Time to move on and time to start with the small Cessna model!
Let’s offer you some Cessna history information and – as far as possible – some background data.
The Cessna Aircraft Company is an airplane manufacturing corporation headquartered in Wichita, Kansas, USA. Their main products are general aviation aircraft. Although they are the most well-known for their small, piston-powered aircraft, they also produce business jets. The company is a subsidiary of the U.S. conglomerate Textron. The company traces its history to June 1911, when Clyde Cessna, a farmer in Rago, Kansas, built a wood-and-fabric plane and became the first person to build and fly an aircraft between the Mississippi River and the Rocky Mountains.
Clyde Cessna started his aircraft ventures in Enid, Oklahoma, testing many of his early planes on the salt flats. When bankers in Enid refused to lend him more money to build his planes, he moved to Wichita. In 1924, Cessna partnered with Lloyd C. Stearman and Walter H. Beech to form the Travel Air, Inc., a biplane manufacturing firm. This company was based in Wichita. In 1927, Clyde Cessna left Travel Air and formed his own company, the Cessna Aircraft Company. Instead of producing biplanes, he instead decided to focus on building monoplanes. The first flew on August 13, 1927.

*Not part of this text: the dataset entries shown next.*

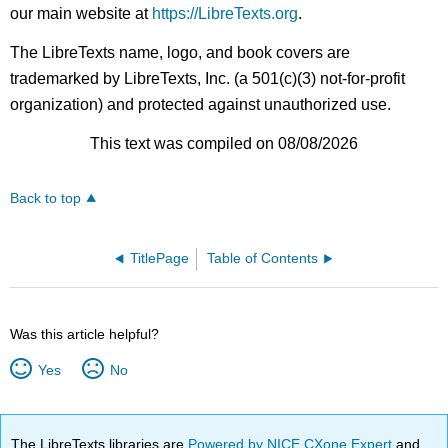
our main website at
https://LibreTexts.org
.
The LibreTexts name, logo, and book covers are
trademarked by LibreTexts, Inc. (a 501(c)(3) not-for-profit
organization) and protected against unauthorized use.
This text was compiled on 08/08/2026
Back to top
TitlePage
Table of Contents
Was this article helpful?
Yes
No
The LibreTexts libraries are
Powered by NICE CXone Expert
and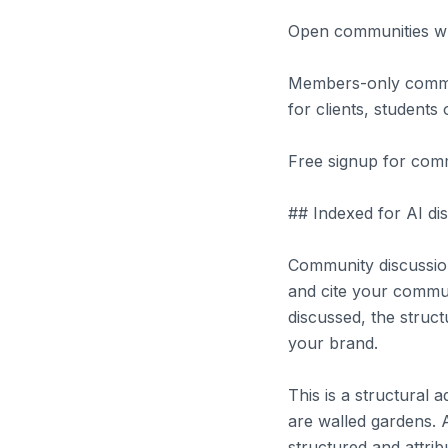
Open communities whe
Members-only communi
for clients, student
Free signup for comm
## Indexed for AI dis
Community discussio
and cite your commu
discussed, the struct
your brand.
This is a structural
are walled gardens. 
structured and attrib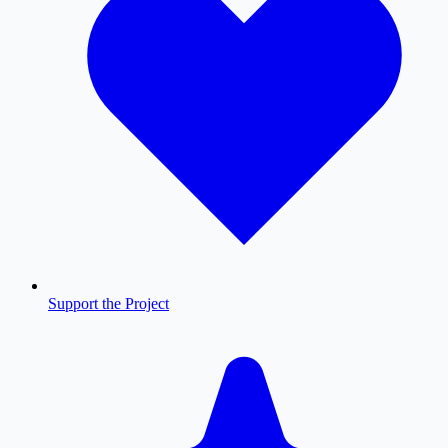
Support the Project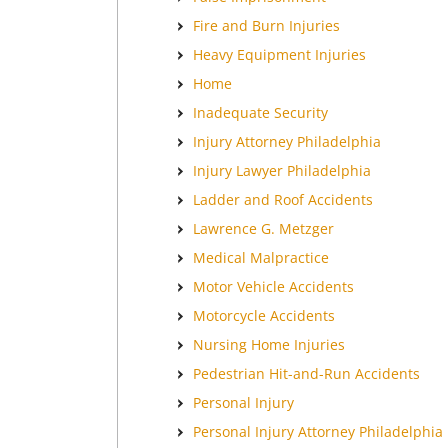
Fire and Burn Injuries
Heavy Equipment Injuries
Home
Inadequate Security
Injury Attorney Philadelphia
Injury Lawyer Philadelphia
Ladder and Roof Accidents
Lawrence G. Metzger
Medical Malpractice
Motor Vehicle Accidents
Motorcycle Accidents
Nursing Home Injuries
Pedestrian Hit-and-Run Accidents
Personal Injury
Personal Injury Attorney Philadelphia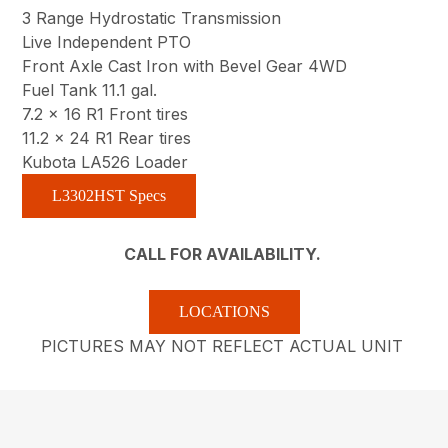
3 Range Hydrostatic Transmission
Live Independent PTO
Front Axle Cast Iron with Bevel Gear 4WD
Fuel Tank 11.1 gal.
7.2 x 16 R1 Front tires
11.2 x 24 R1 Rear tires
Kubota LA526 Loader
L3302HST Specs
CALL FOR AVAILABILITY.
LOCATIONS
PICTURES MAY NOT REFLECT ACTUAL UNIT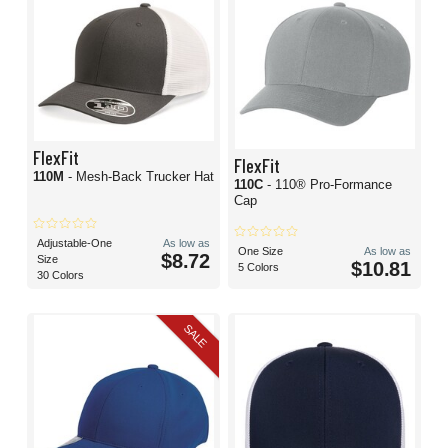
FlexFit
FlexFit
110M
- Mesh-Back Trucker Hat
110C
- 110® Pro-Formance
Cap
Adjustable-One
As low as
One Size
As low as
$8.72
Size
$10.81
5 Colors
30 Colors
SALE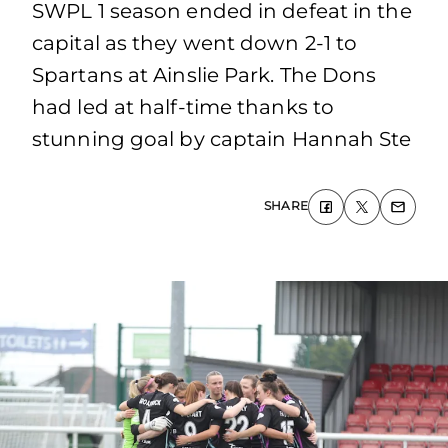
SWPL 1 season ended in defeat in the
capital as they went down 2-1 to
Spartans at Ainslie Park. The Dons
had led at half-time thanks to
stunning goal by captain Hannah Ste
SHARE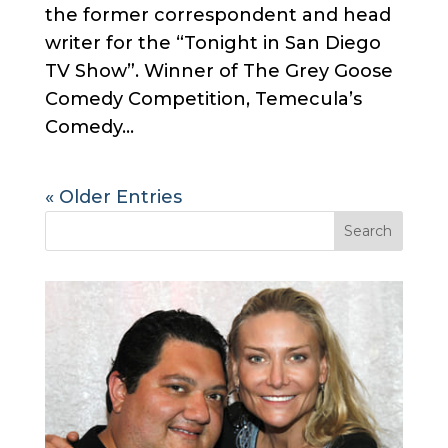
the former correspondent and head
writer for the “Tonight in San Diego
TV Show”. Winner of The Grey Goose
Comedy Competition, Temecula’s
Comedy...
« Older Entries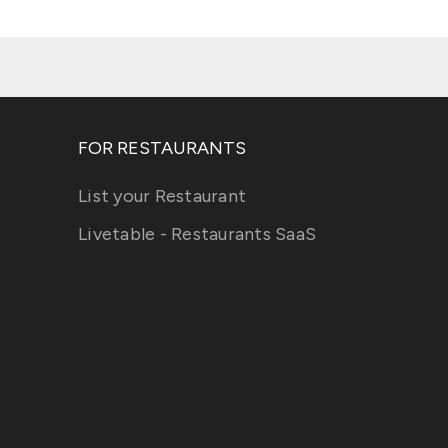
FOR RESTAURANTS
List your Restaurant
Livetable - Restaurants SaaS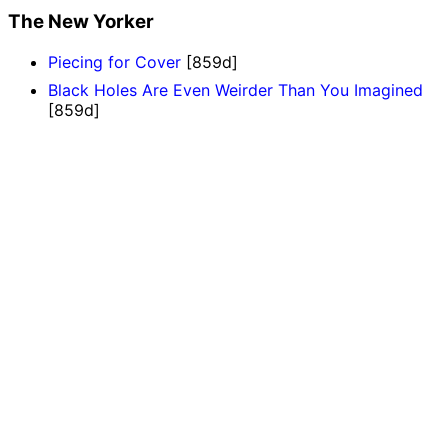
The New Yorker
Piecing for Cover
[859d]
Black Holes Are Even Weirder Than You Imagined
[859d]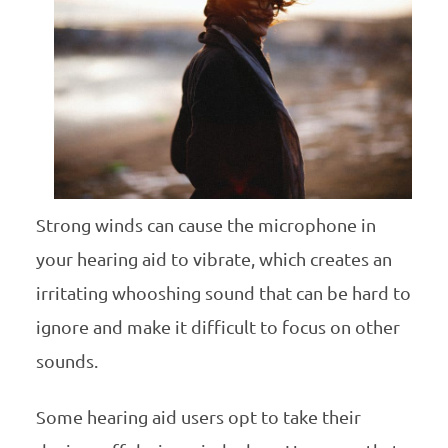
Strong winds can cause the microphone in
your hearing aid to vibrate, which creates an
irritating whooshing sound that can be hard to
ignore and make it difficult to focus on other
sounds.
Some hearing aid users opt to take their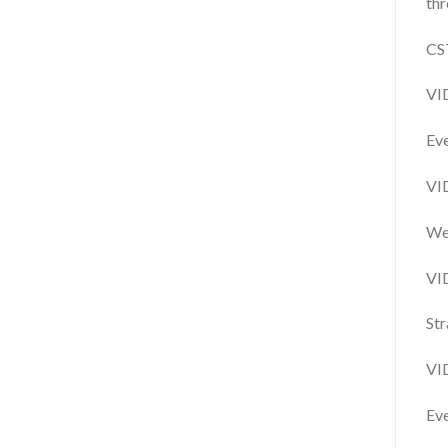
thr
CS
VI
Eve
VI
We 
VI
Str
VI
Eve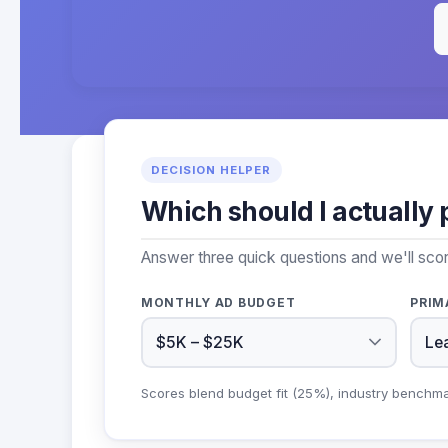
DECISION HELPER
Which should I actually 
Answer three quick questions and we'll sco
MONTHLY AD BUDGET
PRIM
Scores blend budget fit (25%), industry benchm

Cessna Aircraft Company closed its doors from 1932 until 1934 due to the state of the economy. In 1934, Dwane Wallace, with the help of his brother Dwight, took control of the company and began the process of building it into what would become a global success.
After World War II, Cessna created the 170, which, along with later models (notably the 172), became the most widely produced light aircraft in history. Cessna's advertising boasts that it has delivered more aircraft than any other company, over 190,000 by the end of 2008.
The Cessna 172 Skyhawk is a four-seat, single-engine, high-wing fixed-wing aircraft. First flown in 1955 and still in production, more Cessna 172s have been built than any other aircraft. Measured by its longevity and popularity, the Cessna 172 is the most successful mass produced light aircraft in history. The first production models were delivered in 1956 and they are still in production. As of 2008, more than 43,000 had been built.
The Skyhawk's main competitors have been the Beechcraft Musketeer and Grumman AA-5 series (neither in production), the Piper Cherokee and, more recently, the Diamond DA40. The Cessna 172 started life as a tricycle landing gear variant of the tail dragger Cessna 170, with a basic level of standard equipment. The first flight of the prototype was in November 1955. The 172 became an overnight sales success and over 1,400 were built in 1956, its first full year of production. Early 172s were similar in appearance to the 170, with the same straight aft fuselage and tall gear legs, although the 172 had a straight vertical tail while the 170 had a rounded fin and rudder. Later 172 versions incorporated revised landing gear and the sweptback tail which is still in use today.
The final aesthetic development in the mid-1960s was a lowered rear deck that allowed an aft window. Cessna advertised this added rear visibility as "Omni-Vision”. This airframe configuration has remained almost unchanged since then, except for updates in avionics and engines, including the Garmin G1000 glass cockpit in 2005. Production had been halted in the mid-1980s, but was resumed in 1996 with the 160 hp (120 kW) Cessna 172R Skyhawk and was supplemented in 1998 by the 180 hp (135 kW) Cessna 172S Skyhawk SP.
Let’s stick to our Cessna 172; the basic 172 appeared in November 1955 as the 1956 model and remained in production until replaced by the 172A in early 1960. It was equipped with a Continental O-300 145 hp (108 kW) six-cylinder, air-cooled engine and had a maximum gross weight of 2,200 lb (998 kg). Introductory base price was USD$8995 and a total of 4195 were constructed over the five years. There’s a reason to stick only to this model number – there’s not yet any model number introduced but anyway – since Cessna build too many different types, ranging from the C172A, C172B, C172C, C172D, C172E, C172F, C172G and many more. In other words, Cessna is still alive and stronger than ever.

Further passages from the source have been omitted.